From my tenure with COBS (78,79). Likely, Susan was Susan Kinne. She was my course director a few times and one of the best "bosses" I've ever had. I also knew Carol Lowe who turned out to be a cousin of mine (once removed).

Brent
Jello

Social climber
No Ut
Dec 16, 2009 - 02:27pm PT
Sounds like we overlapped a little in '73 then, Jan. But I only worked winter courses so I could climb the rest of the year, so that might explain why we didn't meet.

I don't remember Davey Brown, but Davey Agnew was an instructor. Leslie sounds familiar but I don't remember the other women you mentioned. I'm surprised they used that line of thinking on you - that beibg a girl you wouldn't be able to take on the task.

I remember several strong women around back then that probably could have challenged even Davey Agnew. One of them was my girlfriend Christie Northrop, who was a real adventuress. Christie worked as an assistant on several courses.

-Jello
Jan

Mountain climber
Okinawa, Japan
Dec 16, 2009 - 02:29pm PT
Brent-

You're right it was Susan Kinne. I knew Carol Lowe too but she wasn't an instructor then.
Jan

Mountain climber
Okinawa, Japan
Dec 16, 2009 - 02:34pm PT
Jello-

I was in Marble when the first courses were "survival" courses for male Peace Corps.

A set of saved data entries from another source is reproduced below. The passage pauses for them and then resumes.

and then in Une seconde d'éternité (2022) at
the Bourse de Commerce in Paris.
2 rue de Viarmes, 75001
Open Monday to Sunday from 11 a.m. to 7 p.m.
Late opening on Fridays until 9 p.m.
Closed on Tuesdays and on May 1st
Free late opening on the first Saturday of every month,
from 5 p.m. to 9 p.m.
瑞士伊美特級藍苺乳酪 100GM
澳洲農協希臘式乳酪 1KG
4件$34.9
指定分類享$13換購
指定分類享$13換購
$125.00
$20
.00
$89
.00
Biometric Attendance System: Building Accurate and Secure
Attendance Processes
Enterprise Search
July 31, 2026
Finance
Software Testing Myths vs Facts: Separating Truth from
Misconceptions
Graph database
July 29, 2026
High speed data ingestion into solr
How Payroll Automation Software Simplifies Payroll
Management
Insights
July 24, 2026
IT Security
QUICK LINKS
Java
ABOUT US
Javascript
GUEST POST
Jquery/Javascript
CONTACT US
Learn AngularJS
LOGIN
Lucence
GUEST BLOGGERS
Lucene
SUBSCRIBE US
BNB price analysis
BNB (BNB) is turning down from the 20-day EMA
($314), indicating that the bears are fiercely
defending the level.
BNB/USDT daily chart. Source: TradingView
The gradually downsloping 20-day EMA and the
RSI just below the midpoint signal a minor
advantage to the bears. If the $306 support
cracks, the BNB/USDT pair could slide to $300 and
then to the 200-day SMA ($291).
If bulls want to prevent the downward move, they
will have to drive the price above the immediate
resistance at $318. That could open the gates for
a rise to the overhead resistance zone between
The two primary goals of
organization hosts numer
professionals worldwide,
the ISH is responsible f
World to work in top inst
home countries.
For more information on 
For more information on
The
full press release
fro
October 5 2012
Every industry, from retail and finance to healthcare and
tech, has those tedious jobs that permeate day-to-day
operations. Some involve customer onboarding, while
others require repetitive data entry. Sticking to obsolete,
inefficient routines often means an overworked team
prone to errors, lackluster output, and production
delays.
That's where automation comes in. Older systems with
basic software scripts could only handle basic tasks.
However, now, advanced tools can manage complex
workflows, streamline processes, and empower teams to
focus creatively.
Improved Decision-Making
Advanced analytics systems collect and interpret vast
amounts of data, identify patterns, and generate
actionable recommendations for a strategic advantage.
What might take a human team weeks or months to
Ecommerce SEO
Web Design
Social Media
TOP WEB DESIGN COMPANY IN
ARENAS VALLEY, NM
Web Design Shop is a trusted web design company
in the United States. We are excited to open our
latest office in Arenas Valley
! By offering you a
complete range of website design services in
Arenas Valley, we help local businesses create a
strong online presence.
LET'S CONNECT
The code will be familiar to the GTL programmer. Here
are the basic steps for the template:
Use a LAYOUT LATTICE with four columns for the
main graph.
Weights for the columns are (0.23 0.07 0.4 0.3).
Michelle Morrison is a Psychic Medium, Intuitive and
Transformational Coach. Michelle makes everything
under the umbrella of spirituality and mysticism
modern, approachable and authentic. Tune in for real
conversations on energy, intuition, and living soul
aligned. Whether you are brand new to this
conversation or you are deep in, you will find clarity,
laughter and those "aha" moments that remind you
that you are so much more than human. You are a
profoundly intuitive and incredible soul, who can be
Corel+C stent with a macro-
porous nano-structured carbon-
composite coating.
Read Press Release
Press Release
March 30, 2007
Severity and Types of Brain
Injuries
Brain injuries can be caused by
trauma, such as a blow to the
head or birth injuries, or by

This was Bobby Kennedy's idea along with his 50 mile hike-in-one-day challenge. The Kennedys were big supporters of Outward Bound. Coming to visit Marble was how they got involved in Aspen too.

The years were 1959 - 1964. Paul Petzoldt organized the original courses and Tap Tapley and his wife from the Tetons were the horse wranglers. She was the only woman allowed to spend the night on the premises. There was a kind of military camp atmosphere to the place then- making boys into men and all that.

Horses were used for resupply because they mainly operated in the Maroon Bells-Snowmass wilderness area. One of the several reasons they shifted to the San Juans was for the easier resupplies by jeep.